The New School Choice Agenda

Why Christians in Richmond, Virginia, and elsewhere are choosing to send their children to struggling public schools.

When Cheryl Burke first walked into the dark lobby of Chimborazo Elementary School, where she had just been appointed principal, she noted the distinct smell of urine. Outside, the playground was littered with "40s," large empty beer bottles, and crack cocaine was stashed in one of the bathrooms. "I just cried," says Burke, recalling that day in 1996.

Sixteen years later, the brightly lit lobby sports two armchairs and a coffee table. Where black asphalt once surrounded the buildings, there is now green grass. Sterile white cinder-block hallways now vibrate with colorful stripes of paint. Over the years, "Miz Burke," as she is known to staff, parents, and students alike, convinced the local faith community to pray for the school, raise funds, and counsel and tutor students. Chimborazo's scores on the state Standard of Learning exam have climbed, and now the number of students declared "proficient" in math and reading hovers around 60 percent.
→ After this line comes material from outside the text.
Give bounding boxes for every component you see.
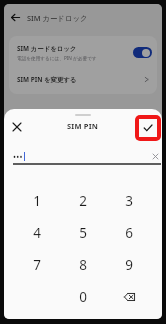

Still, 88 percent of Chimborazo's students are so poor they receive free or reduced-price lunches; with that poverty comes a litany of challenges for the PK-5 school. As bright and beautiful as Burke has made it, Chimborazo reflects its local community, with all its hurts and all its possibilities.
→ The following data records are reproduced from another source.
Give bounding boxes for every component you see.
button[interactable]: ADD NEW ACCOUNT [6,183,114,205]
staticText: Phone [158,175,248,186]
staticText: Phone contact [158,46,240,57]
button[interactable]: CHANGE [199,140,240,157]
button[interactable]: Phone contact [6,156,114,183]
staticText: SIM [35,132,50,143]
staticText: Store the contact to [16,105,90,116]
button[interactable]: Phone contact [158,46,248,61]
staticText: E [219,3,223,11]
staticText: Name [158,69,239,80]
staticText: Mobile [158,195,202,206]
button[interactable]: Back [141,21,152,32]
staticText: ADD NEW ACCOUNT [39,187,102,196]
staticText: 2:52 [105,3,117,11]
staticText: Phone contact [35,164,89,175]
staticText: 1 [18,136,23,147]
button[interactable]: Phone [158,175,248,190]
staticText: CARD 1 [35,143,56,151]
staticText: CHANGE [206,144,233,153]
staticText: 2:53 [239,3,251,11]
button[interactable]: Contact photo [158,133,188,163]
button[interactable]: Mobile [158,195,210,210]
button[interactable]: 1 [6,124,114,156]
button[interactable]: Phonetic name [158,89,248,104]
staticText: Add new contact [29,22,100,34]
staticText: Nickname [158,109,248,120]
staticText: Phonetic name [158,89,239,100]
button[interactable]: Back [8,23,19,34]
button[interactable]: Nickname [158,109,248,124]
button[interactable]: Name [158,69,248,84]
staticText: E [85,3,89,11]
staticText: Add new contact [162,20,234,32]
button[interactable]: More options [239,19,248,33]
Many Americans, including many Christians, do not consider urban schools like Chimborazo good enough for their children. Despite federal programs such as George Bush's No Child Left Behind and the Obama administration's Race to the Top, American students still struggle to achieve basic academic goals. The nonpartisan Broad Foundation for Education reports that 68 percent of American 8th graders can't read at their grade level, and most will never catch up. Nationally, 70 percent of students graduate from high school, and only 50 percent of African American and Latino students graduate on time.

But in recent years, a growing number of Christians across the country have felt called to take up the educational challenge in their own communities. In many of those communities, including Richmond, Virginia, the tide seems to be turning.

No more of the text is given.